KAPITAL

Plein feux sur Western Union

Les migrants envoient des sommes chaque année plus importantes vers leur pays d’origine. Une manne qui profite aux populations locales, mais aussi aux sociétés de transfert. Radiographie d’un business très lucratif.

Tambacounda, Sénégal. La petite salle d’attente est bondée. Les femmes assises sur des chaises en plastique discutent à voix basses. Les hommes, adossés contre les murs, s’épongent le front. La climatisation crachote un air glacial, qui ne parvient pas totalement à faire oublier la température extérieure dépassant 40 degrés. Seule la couleur jaune vif du panneau Western Union (WU) illumine la pièce. La couleur de l’argent.

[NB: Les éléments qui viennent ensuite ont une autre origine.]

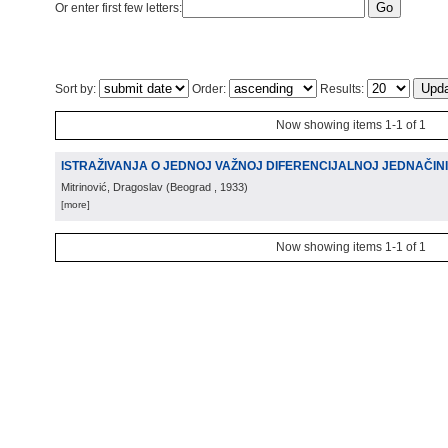
Or enter first few letters:
Sort by:
Order:
Results:
Now showing items 1-1 of 1
ISTRAŽIVANJA O JEDNOJ VAŽNOJ DIFERENCIJALNOJ JEDNAČIN
Mitrinović, Dragoslav
(
Beograd
, 1933
)
[more]
Now showing items 1-1 of 1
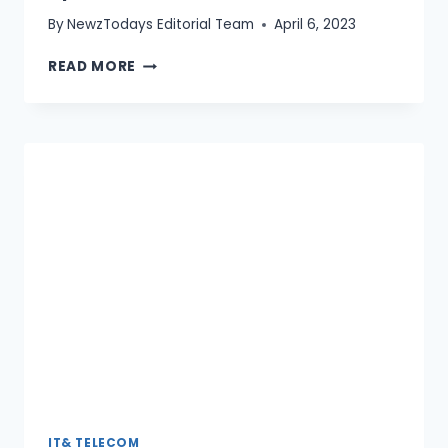
By
NewzTodays Editorial Team
April 6, 2023
HOW
READ MORE
TO
IMPROVE
YOUR
INTERNET
SPEED
(2026
GUIDE)
IT& TELECOM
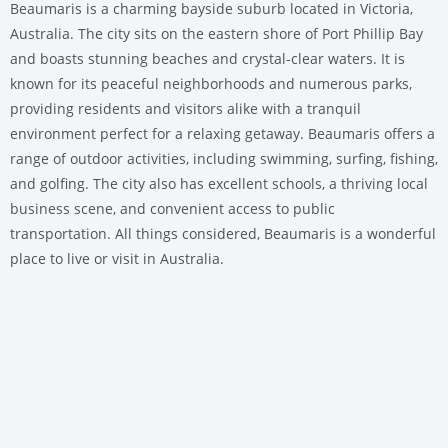
Beaumaris is a charming bayside suburb located in Victoria,
Australia. The city sits on the eastern shore of Port Phillip Bay
and boasts stunning beaches and crystal-clear waters. It is
known for its peaceful neighborhoods and numerous parks,
providing residents and visitors alike with a tranquil
environment perfect for a relaxing getaway. Beaumaris offers a
range of outdoor activities, including swimming, surfing, fishing,
and golfing. The city also has excellent schools, a thriving local
business scene, and convenient access to public
transportation. All things considered, Beaumaris is a wonderful
place to live or visit in Australia.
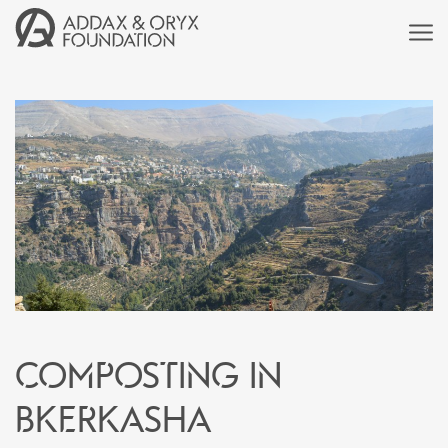
Composting in
Bkerkasha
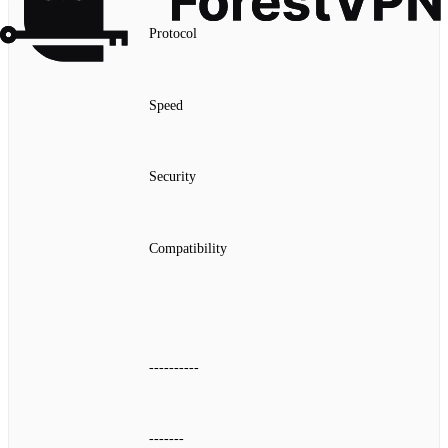
Protocol
Speed
Security
Compatibility
----------
-------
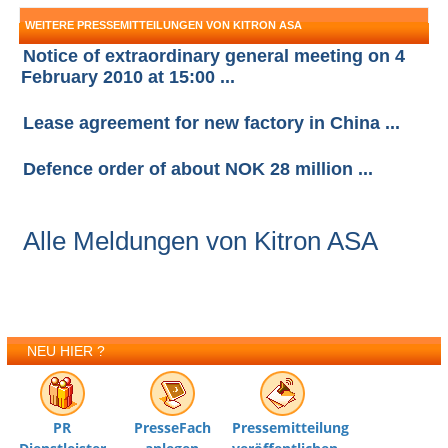
WEITERE PRESSEMITTEILUNGEN VON KITRON ASA
Notice of extraordinary general meeting on 4
February 2010 at 15:00 ...
Lease agreement for new factory in China ...
Defence order of about NOK 28 million ...
Alle Meldungen von Kitron ASA
NEU HIER ?
PR
PresseFach
Pressemitteilung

Chaque jour, des dizaines de personnes viennent attendre ici les fonds envoyés par leurs familles installées en Occident. La salle d’attente ne désemplit jamais. «C’est vrai qu’à chaque fois que je viens, je dois attendre une bonne demi-heure avant d’être servi, rigole Babacar, un jeune Sénégalais de 30 ans. Mais ce n’est pas un problème. Ici au moins on est au frais et on vient pour une bonne raison: récupérer de l’argent!»

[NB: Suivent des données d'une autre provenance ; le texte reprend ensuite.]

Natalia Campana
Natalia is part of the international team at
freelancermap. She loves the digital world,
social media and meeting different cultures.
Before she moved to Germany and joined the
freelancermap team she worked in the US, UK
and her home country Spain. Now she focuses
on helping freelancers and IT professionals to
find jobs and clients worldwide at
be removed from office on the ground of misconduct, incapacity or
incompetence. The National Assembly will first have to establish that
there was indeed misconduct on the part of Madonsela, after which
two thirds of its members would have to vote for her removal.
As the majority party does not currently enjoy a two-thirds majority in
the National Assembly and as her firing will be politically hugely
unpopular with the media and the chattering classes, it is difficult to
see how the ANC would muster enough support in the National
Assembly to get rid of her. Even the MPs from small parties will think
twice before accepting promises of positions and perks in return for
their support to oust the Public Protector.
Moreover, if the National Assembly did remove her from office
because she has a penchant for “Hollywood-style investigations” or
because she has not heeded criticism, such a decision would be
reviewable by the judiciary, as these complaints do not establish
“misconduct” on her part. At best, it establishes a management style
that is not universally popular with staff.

La Western Union assure l’envoi de fonds «cash to cash», c’est-à-dire en espèces. En quelques minutes, les billets donnés par un émetteur sont disponibles à l’autre bout de la planète dans la devise du receveur. Un système particulièrement efficace dans les pays en développement, notamment en Afrique, où le taux de bancarisation demeure très faible.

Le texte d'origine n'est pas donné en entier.